06/14 2024 589
Hey, have you guys noticed that the technological trends in the past two years have been quite different from previous years?
Large AI models have become the hot favorite in the tech circle.
The increasing demand from users has driven the evolution of AI technology. With the growing number of application scenarios for large language models, they are starting to play an increasingly important role in our lives.
Especially in leisure and entertainment, as well as in practical work, the application of large language models is becoming more and more common. These models, with their natural semantic capabilities, powerful data processing abilities, and efficiency in executing complex tasks, provide users with unprecedented convenience, and even a sense of digital companionship that people never dared to imagine before.
However, with the rapid popularization of large language models, the limitations of cloud-based large models have gradually emerged.

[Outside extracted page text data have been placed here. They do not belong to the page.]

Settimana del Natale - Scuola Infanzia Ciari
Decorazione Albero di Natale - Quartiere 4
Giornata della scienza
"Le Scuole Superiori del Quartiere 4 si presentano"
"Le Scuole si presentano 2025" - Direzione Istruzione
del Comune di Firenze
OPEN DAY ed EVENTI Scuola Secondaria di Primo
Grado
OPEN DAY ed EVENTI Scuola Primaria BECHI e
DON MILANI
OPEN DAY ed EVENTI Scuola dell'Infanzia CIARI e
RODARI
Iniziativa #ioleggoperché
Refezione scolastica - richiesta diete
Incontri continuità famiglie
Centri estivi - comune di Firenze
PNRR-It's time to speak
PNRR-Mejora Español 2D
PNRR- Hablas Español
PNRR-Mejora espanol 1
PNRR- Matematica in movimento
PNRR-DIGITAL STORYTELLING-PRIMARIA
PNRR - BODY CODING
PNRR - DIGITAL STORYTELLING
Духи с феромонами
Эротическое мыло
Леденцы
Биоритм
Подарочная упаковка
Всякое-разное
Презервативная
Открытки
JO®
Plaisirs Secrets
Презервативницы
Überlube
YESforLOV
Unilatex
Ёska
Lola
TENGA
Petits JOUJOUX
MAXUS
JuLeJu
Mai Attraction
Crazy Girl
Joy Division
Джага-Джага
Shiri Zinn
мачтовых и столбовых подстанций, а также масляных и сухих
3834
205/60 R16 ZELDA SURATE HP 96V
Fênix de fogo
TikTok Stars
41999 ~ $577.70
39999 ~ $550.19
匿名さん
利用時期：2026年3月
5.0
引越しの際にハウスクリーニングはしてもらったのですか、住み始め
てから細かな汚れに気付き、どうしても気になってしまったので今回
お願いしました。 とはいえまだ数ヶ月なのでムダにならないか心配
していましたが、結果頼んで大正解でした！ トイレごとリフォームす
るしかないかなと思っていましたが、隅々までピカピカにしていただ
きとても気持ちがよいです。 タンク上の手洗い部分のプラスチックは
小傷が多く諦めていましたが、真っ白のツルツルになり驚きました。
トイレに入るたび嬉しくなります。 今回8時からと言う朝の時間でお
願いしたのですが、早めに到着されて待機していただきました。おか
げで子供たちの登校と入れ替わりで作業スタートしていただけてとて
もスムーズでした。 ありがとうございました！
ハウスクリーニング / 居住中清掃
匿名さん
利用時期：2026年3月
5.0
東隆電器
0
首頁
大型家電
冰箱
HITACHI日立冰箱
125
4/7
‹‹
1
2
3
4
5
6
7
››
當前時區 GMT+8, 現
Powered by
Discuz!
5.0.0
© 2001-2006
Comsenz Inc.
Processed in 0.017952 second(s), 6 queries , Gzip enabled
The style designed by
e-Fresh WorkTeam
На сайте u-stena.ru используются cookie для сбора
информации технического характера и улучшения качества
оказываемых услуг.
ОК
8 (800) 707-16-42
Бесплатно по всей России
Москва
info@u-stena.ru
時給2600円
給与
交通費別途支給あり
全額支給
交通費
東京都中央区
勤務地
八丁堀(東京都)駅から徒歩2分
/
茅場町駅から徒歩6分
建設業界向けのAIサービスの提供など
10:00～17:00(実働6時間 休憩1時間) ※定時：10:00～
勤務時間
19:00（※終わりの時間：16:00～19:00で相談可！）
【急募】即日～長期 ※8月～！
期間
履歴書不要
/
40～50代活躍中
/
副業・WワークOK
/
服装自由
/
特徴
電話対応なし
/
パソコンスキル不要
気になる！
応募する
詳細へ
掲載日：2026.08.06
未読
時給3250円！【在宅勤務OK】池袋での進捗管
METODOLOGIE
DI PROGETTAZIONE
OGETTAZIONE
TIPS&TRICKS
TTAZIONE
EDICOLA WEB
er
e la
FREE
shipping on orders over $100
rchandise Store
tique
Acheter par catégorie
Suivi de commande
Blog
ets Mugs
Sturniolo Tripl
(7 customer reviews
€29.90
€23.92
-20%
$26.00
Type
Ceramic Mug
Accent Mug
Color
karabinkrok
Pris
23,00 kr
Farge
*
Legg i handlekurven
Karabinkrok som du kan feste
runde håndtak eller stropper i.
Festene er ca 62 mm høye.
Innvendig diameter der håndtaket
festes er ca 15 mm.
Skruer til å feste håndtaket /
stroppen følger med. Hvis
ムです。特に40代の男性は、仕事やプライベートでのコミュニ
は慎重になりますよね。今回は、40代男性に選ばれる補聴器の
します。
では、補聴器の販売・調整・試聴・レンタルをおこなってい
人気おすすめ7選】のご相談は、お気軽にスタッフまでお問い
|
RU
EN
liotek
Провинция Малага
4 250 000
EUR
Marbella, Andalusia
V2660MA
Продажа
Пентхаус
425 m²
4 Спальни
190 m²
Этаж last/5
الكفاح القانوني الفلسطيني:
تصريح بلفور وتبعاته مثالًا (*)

Slow connection, high costs, and data privacy issues that have become hot topics of discussion cannot be easily ignored. Most importantly, cloud-based review systems based on various regulations and ethical considerations further restrict the freedom of large language models.
Local deployment seems to point us to a new path.
With the increasing demand for local large models, many related projects have emerged on Github and Huggingface this year. After much research, I have also followed the trail and obtained a simple method for locally deploying large models.
So, is local deployment a cherry on top or an epic enhancement to our AI experience?
Follow me, let's take a closer look.
What exactly is a local large model?
Before we start, let's talk a bit. Some readers may still not understand the meaning of "local large model" or why it's significant.
In a nutshell.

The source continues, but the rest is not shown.